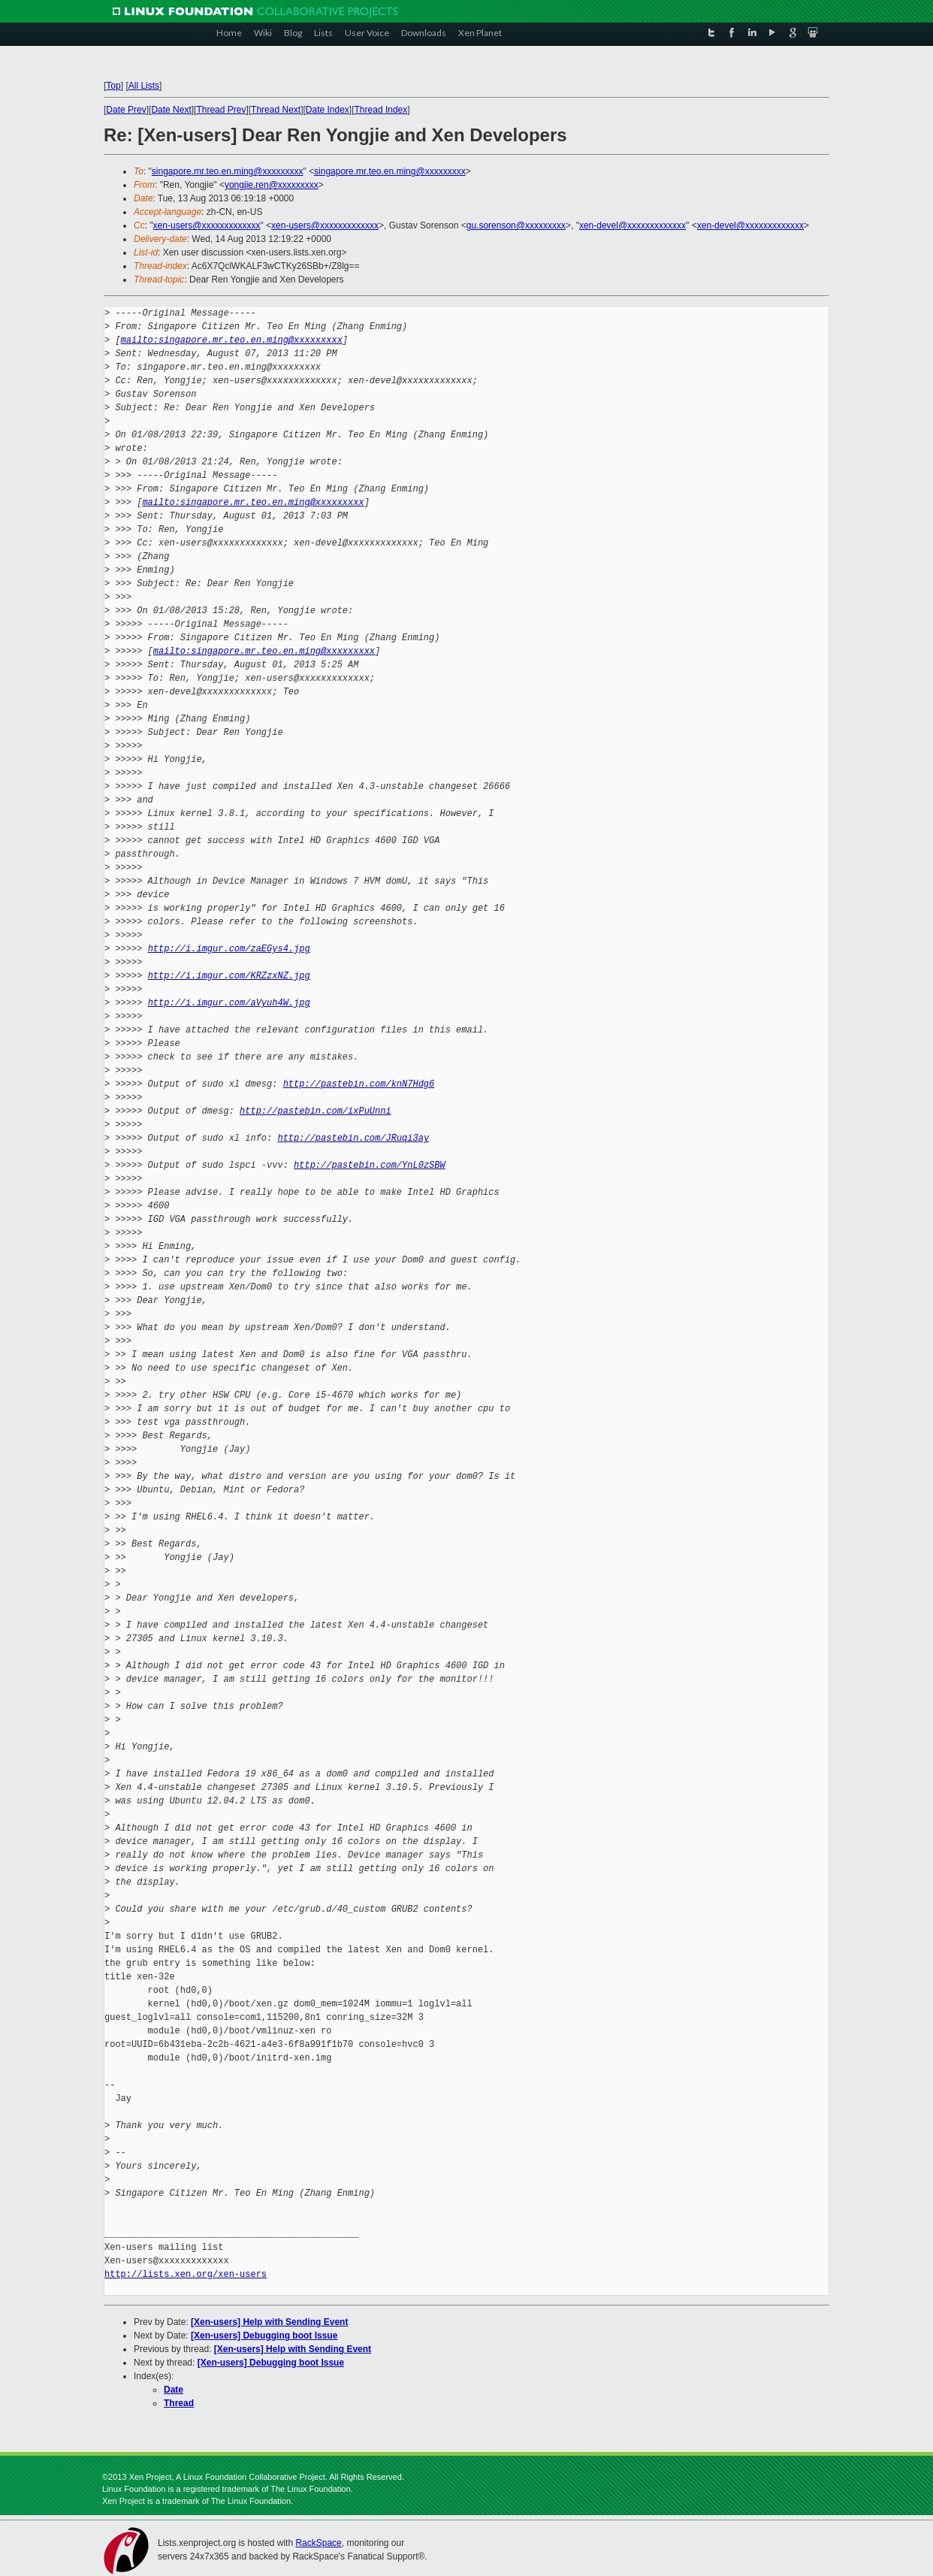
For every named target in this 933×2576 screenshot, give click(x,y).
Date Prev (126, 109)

...

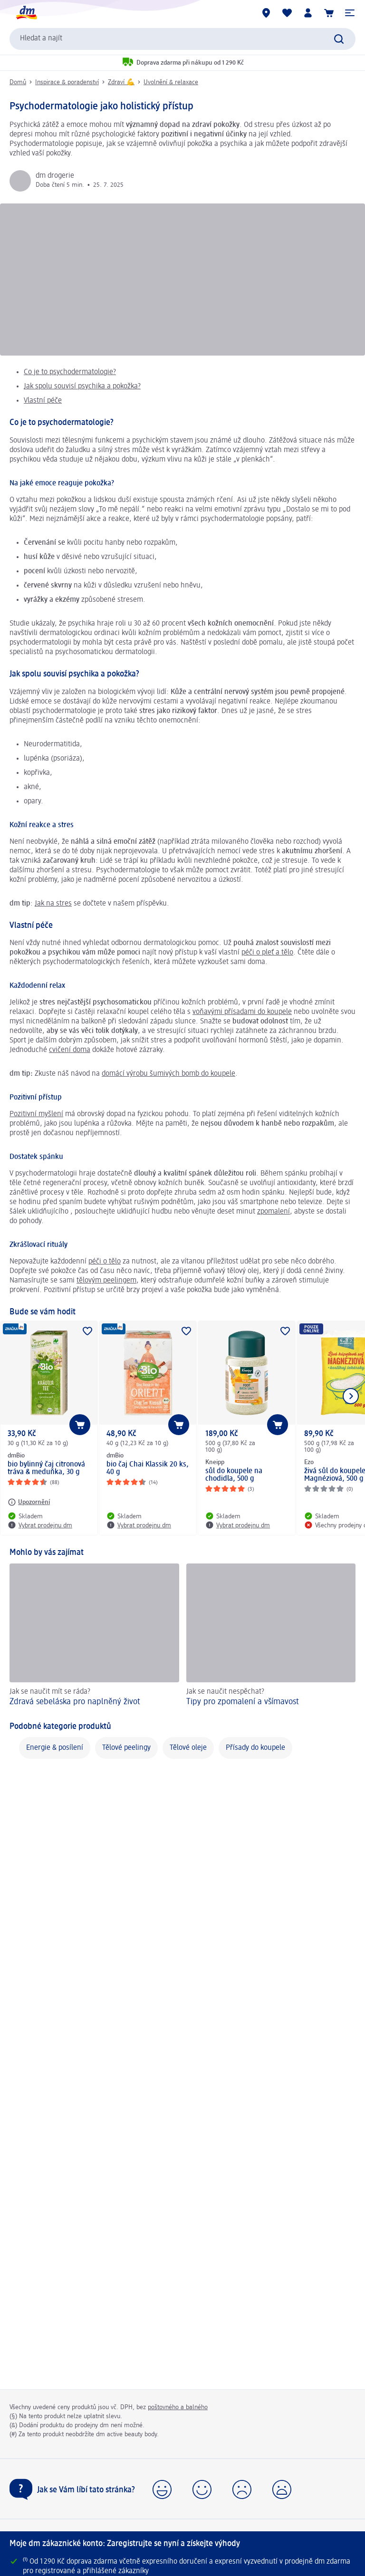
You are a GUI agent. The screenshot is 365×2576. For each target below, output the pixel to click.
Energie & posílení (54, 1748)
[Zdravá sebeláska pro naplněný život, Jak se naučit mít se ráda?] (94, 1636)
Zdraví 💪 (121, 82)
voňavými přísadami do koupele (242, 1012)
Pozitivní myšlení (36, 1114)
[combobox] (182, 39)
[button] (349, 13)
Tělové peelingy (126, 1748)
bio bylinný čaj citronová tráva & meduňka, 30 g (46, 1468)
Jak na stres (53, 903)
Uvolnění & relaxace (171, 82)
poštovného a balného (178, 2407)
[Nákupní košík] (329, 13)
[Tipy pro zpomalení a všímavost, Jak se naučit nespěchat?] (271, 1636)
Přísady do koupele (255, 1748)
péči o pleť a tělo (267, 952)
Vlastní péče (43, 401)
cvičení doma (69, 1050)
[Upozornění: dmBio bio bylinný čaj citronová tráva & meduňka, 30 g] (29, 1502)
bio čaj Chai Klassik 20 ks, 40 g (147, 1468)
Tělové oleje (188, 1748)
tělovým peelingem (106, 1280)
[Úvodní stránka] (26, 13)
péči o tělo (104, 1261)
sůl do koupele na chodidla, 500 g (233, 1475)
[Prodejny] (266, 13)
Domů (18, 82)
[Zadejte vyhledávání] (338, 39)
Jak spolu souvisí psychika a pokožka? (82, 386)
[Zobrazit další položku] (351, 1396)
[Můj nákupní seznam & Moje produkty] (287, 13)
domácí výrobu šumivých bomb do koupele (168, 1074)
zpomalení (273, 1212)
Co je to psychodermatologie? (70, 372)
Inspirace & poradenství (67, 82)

---

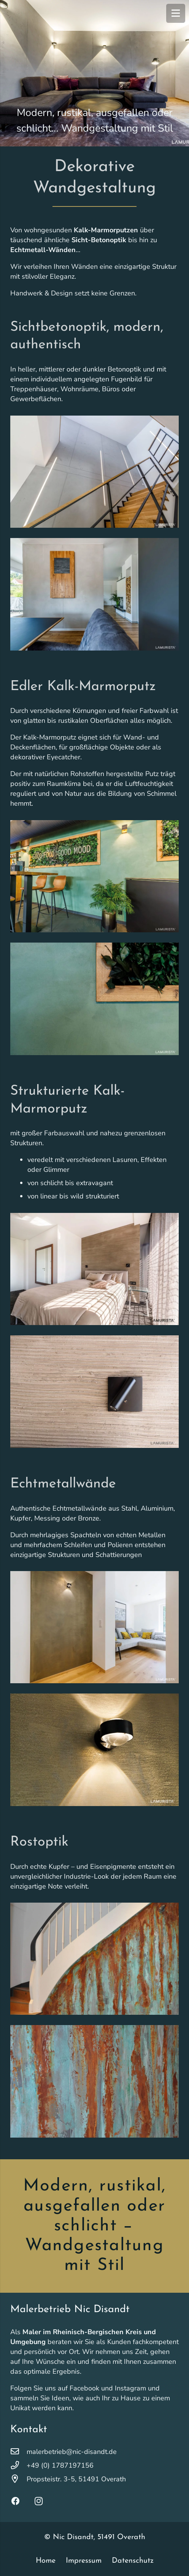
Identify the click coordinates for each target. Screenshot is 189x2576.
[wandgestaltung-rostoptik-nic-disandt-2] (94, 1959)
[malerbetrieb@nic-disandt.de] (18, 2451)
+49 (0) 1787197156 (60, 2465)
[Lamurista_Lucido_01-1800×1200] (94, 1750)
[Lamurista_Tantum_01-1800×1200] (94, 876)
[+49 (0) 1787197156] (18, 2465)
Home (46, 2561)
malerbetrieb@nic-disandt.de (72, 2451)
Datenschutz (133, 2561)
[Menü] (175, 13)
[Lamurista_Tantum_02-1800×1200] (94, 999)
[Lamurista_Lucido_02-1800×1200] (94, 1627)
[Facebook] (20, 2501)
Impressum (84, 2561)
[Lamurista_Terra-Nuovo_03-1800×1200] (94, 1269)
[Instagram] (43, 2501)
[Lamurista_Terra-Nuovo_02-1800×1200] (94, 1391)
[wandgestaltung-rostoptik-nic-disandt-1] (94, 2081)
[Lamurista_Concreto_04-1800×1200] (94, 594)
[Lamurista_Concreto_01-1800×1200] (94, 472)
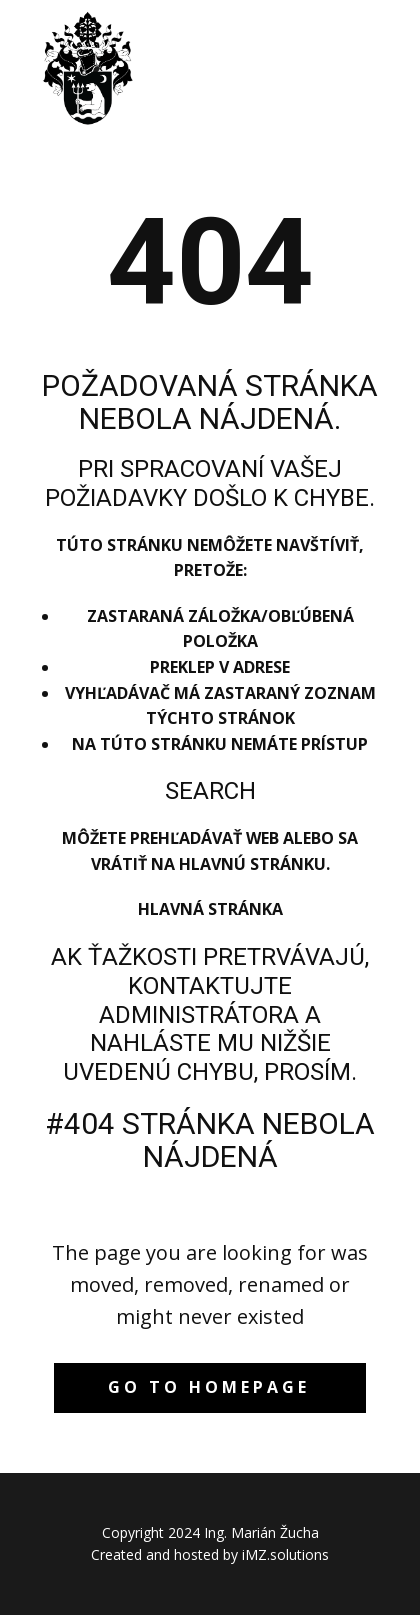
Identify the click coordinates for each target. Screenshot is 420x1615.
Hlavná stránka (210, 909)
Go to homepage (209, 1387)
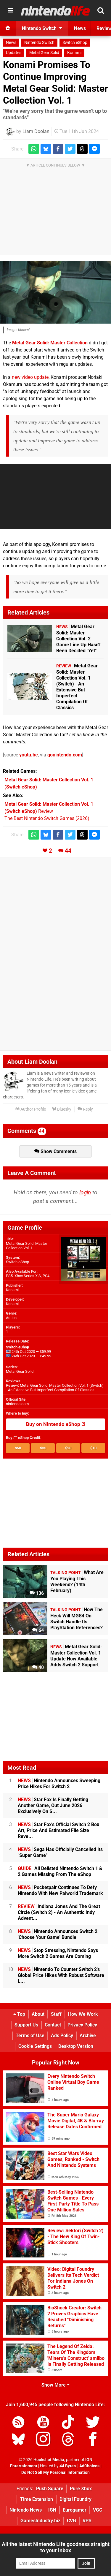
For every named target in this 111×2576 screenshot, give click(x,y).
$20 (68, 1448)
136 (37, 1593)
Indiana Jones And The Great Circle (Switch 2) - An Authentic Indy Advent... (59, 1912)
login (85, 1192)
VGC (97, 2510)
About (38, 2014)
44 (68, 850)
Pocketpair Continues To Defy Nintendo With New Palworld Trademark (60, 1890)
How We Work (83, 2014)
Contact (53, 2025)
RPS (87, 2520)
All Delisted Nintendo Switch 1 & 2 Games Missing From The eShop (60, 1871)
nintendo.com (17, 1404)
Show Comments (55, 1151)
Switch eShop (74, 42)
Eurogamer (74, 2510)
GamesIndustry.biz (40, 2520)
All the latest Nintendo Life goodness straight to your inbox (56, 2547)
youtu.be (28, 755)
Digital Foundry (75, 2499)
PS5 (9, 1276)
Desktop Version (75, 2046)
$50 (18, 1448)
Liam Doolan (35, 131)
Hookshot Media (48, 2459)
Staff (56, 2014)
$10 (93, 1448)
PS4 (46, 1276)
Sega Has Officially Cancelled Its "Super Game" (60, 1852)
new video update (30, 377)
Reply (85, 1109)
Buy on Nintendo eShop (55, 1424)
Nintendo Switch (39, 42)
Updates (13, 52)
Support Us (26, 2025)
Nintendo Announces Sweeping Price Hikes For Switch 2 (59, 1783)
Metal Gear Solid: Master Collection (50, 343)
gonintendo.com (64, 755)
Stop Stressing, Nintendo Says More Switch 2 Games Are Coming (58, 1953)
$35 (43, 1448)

### Your assignment
When a line of the records includes "tráva", that line belongs in the answer.

### Task result
bio bylinný čaj citronová tráva & meduňka, 30 g (46, 1468)
[Upozornění: dmBio bio bylinný čaj citronová tráva & meduňka, 30 g] (29, 1502)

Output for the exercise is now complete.